News

Development of an AI system: CNIL issues guidelines regarding collection of data via web scraping

27 June 2025

Chronicle of Data Protection banner image

On 19 June 2025, CNIL published two additional “how-to-sheets” on artificial intelligence, one on the legitimate interest and the other on the collection of data via web scraping. These documents aim to clarify the rules applicable to the creation of training datasets containing personal data.

On June 19, 2025, CNIL published two additional “how-to-sheets” on artificial intelligence. The first one sets out the conditions under which the legal basis of legitimate interest may be used for the development of an AI system (see here our post), while the second focuses specifically on the collection of data via web scraping.

In its second "how-to-sheet,” CNIL details the measures to be taken for proper collection of data via web scraping. The widespread use of web scraping has indeed significantly changed how the Internet is used, making all data published online potentially accessible, collectable, and reusable. This practice raises significant risks for data subjects, including:

Infringements of privacy and other rights protected under the GDPR (due to the volume of data collected, the sensitivity of certain data, the inclusion of vulnerable individuals, and challenges in exercising rights);
The risk of unlawful data collection, particularly where intellectual property rights or consent requirements are at stake; and
Impacts on freedom of expression, including chilling effects or self-censorship.

Although web scraping is not prohibited per se, the CNIL emphasizes the need for a case-by-case assessment and calls for the implementation of appropriate safeguards.

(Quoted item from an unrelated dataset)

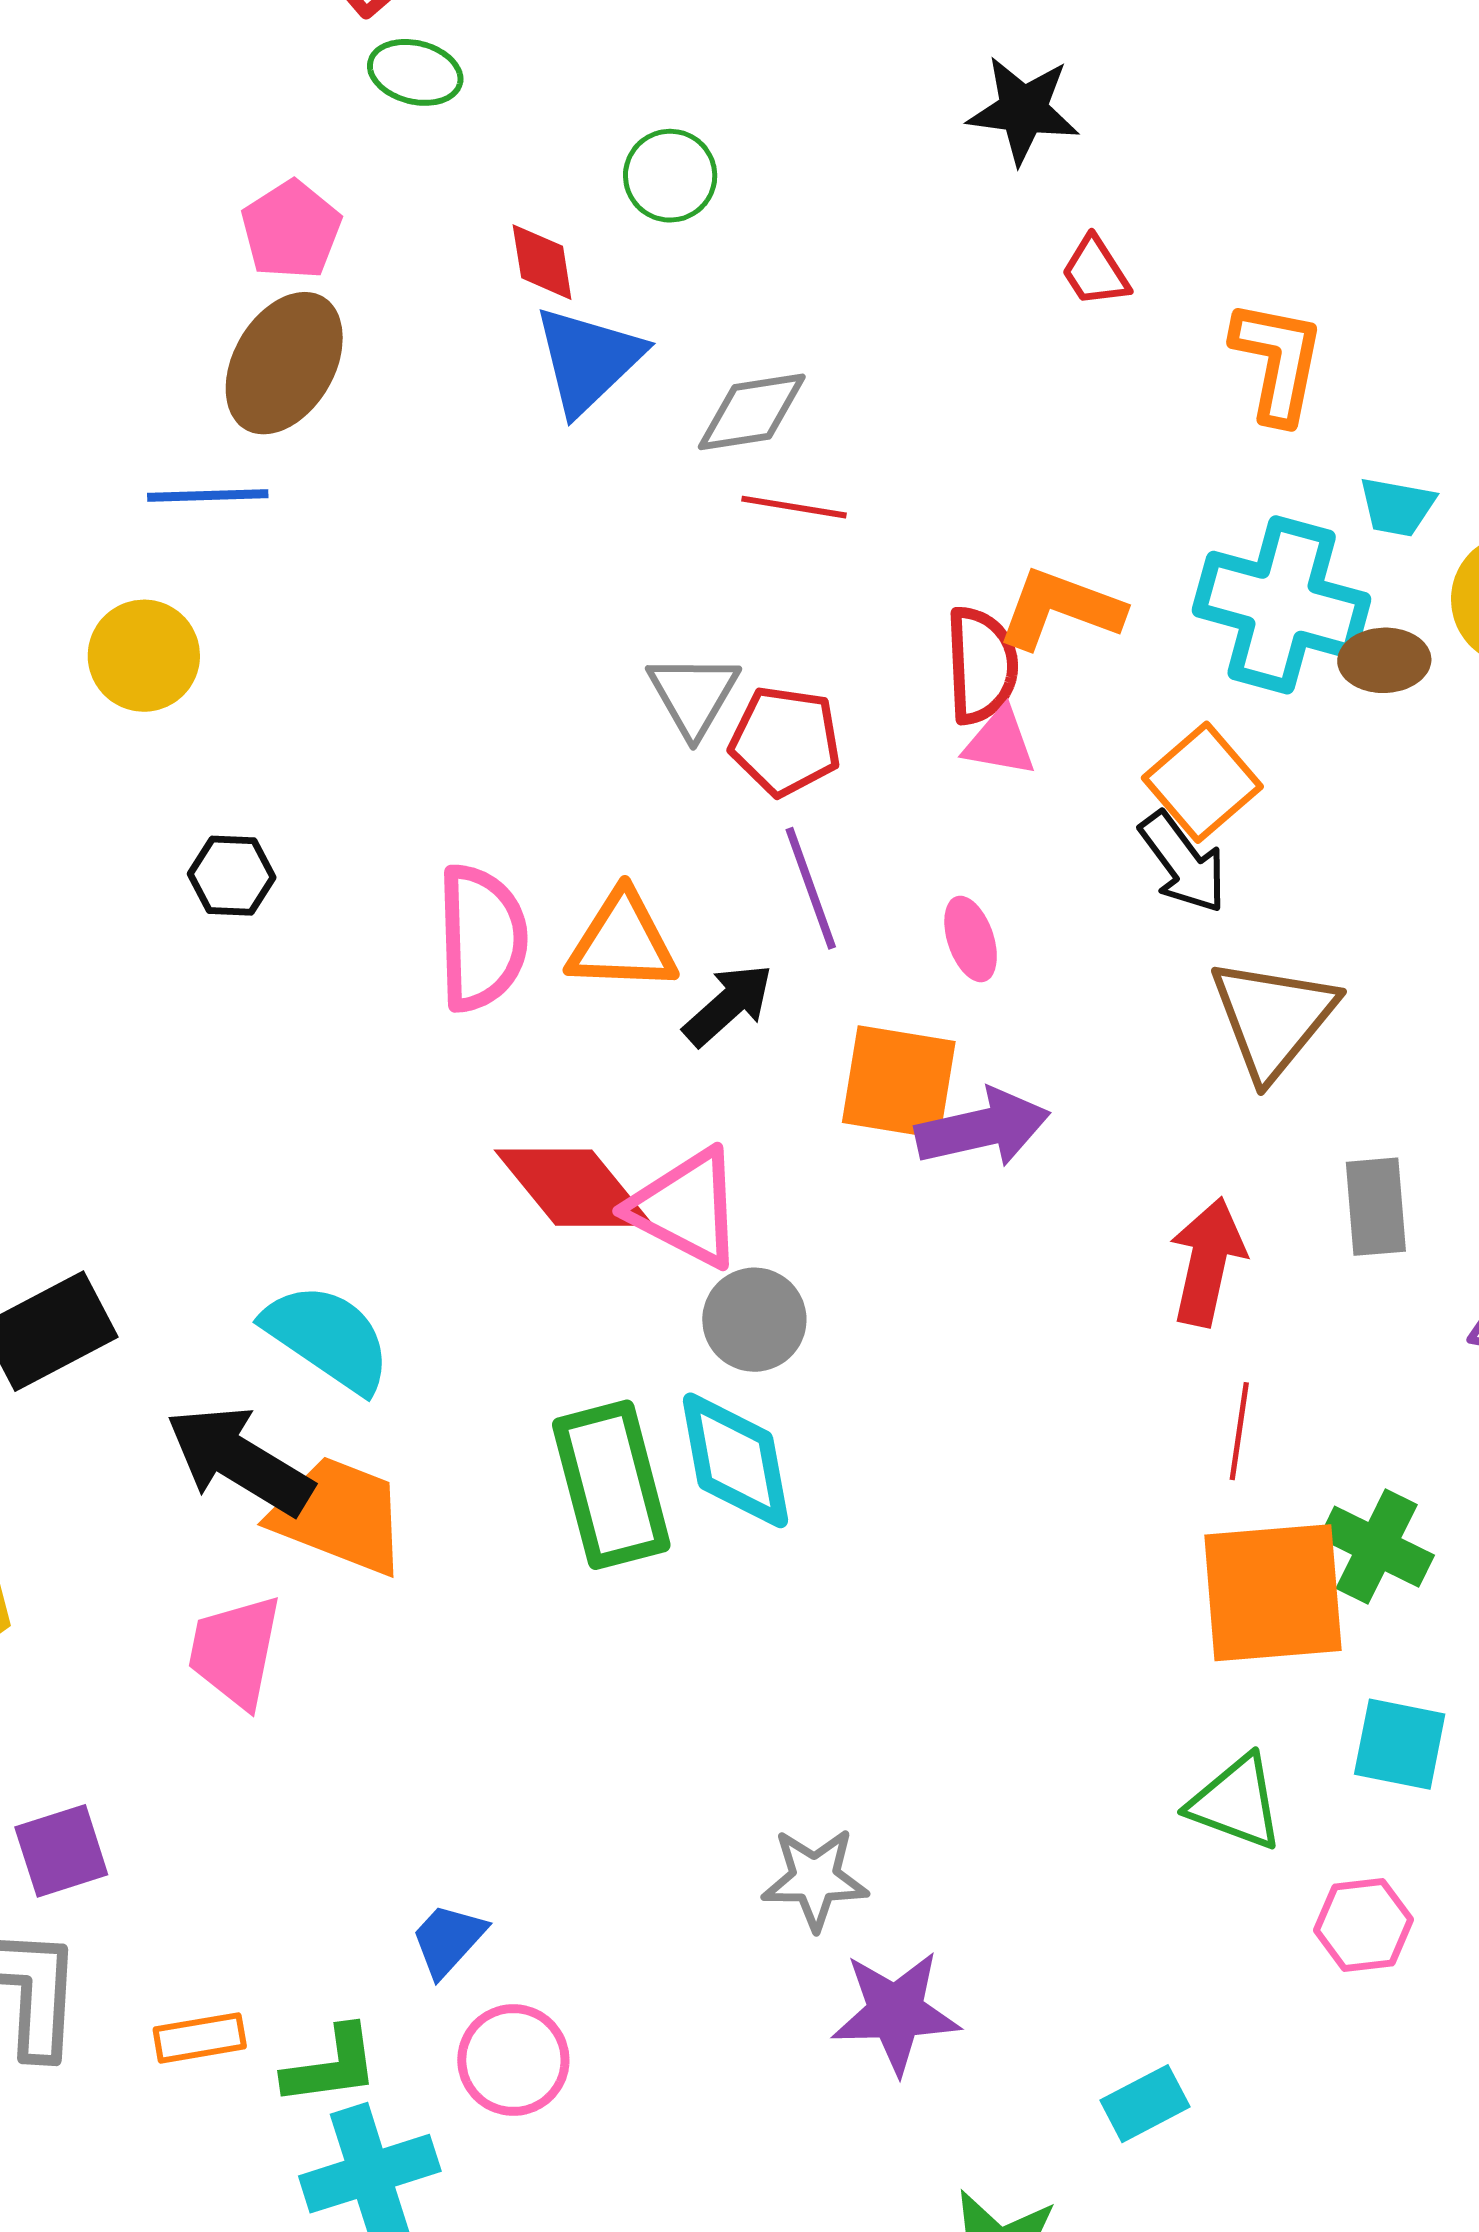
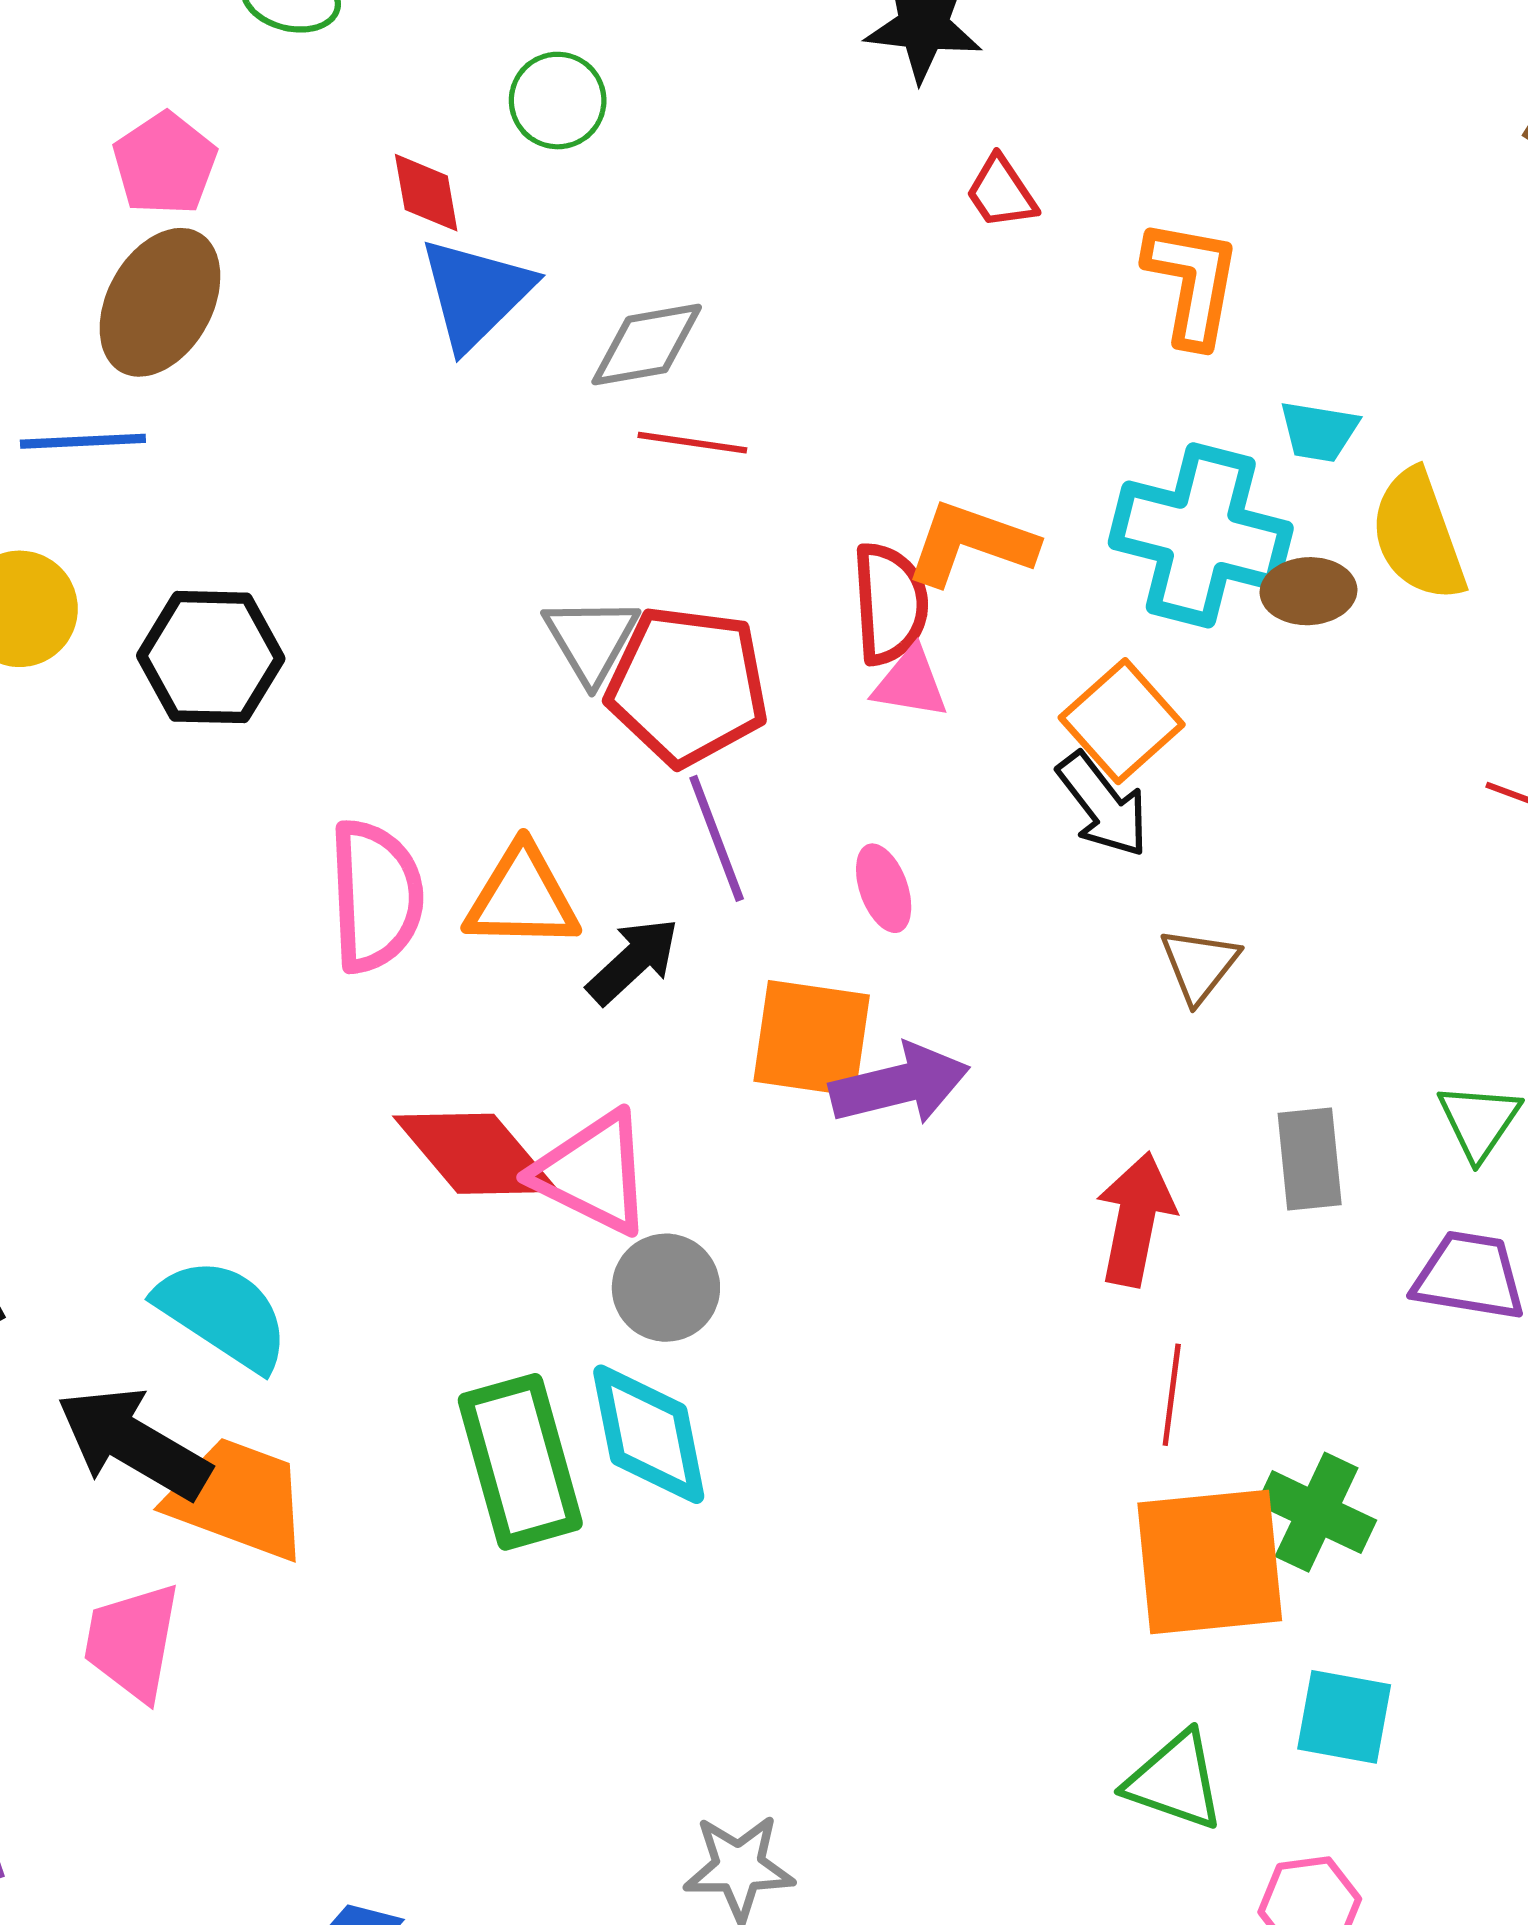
red pentagon: (785, 741) -> (687, 686), size x1.4
black hexagon: (232, 876) -> (211, 657), moved, size x1.6
brown triangle: (1273, 1018) -> (1199, 965), size x0.6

It also recommends the introduction of specific legislation to regulate scraping practices by public authorities. In the absence of such a framework, the CNIL reminds controllers of their obligations and sets out the conditions under which these practices may be used for training AI systems.

Complying with mandatory measures under the GDPR

The CNIL reiterates that certain measures are mandatory, particularly under the data minimization principle (Article 5.1(c) of the GDPR). This includes:

Defining specific collection criteria in advance;
Excluding unnecessary categories of data, such as banking or geolocation data, using filters;
Where filtering is not feasible, excluding certain types of websites, such as those predominantly used by minors or that structurally contain sensitive data or information on vulnerable individuals;
Deleting non-relevant data collected in error as soon as they are identified;
Excluding websites that clearly object to scraping, through mechanisms such as robots.txt files or CAPTCHA barriers.

The CNIL emphasizes that special attention must be paid to sensitive data, given the large volumes typically involved. Residual and unintentional collection of such data, despite precautions, is not unlawful per se, as confirmed by the CJEU (Case C-136/17). However, once a controller becomes aware that it is processing sensitive data, it must ensure immediate deletion, using automated means where possible.

Additionally, the CNIL recalls that processing sensitive data is only permitted by way of exception, notably where the data have been manifestly made public by the data subject. This requires a clear, positive action by the individual, made knowingly (CJEU, Case C-252/21, Meta Platforms).

Respecting reasonable expectations

To ensure the balance required under the legitimate interest basis, the controller must also take into account the reasonable expectations of data subjects. In this respect, the CNIL refers to the following criteria:

Nature of the relationship between the data subjects and the controller;
Explicit restrictions imposed by websites (e.g. T&Cs, robots.txt, CAPTCHA): failure to comply with such restrictions means that the processing does not meet reasonable expectations;
Nature of the source website (e.g. social media, forums);
Type of content (e.g. public blog post vs. restricted social media post);
Public accessibility of the data (or lack thereof).

Implementing additional safeguards

Finally, the CNIL stresses that the controller will generally need to implement additional safeguards to mitigate the impact on data subjects' rights and freedoms, particularly in view of the intended use of the trained AI system and its actual impact on data subjects. The controller must assess on a case-by-case basis whether such safeguards are required, depending on the specific modalities of the processing. Recommended safeguards include:

Establishing an exclusion list of websites by default, especially those hosting sensitive or highly intrusive data (e.g. health forums, pornographic websites, genealogical databases);
Excluding websites that oppose scraping, either through their terms of use or through explicit technical measures;
Limiting collection to data that is freely accessible and that individuals are aware they are making publicly available;
Providing broad information to data subjects, using various channels (e.g. website, social media, published list of scraped websites, or in collaboration with website publishers);
Providing a prior and effective right to object, supported by appropriate technical mechanisms (e.g. opt-out systems, suppression lists);
Applying anonymization or, failing that, pseudonymization measures immediately after collection;
Preventing data reidentification or linkage using identifiers, unless such linkage is demonstrably necessary, for example.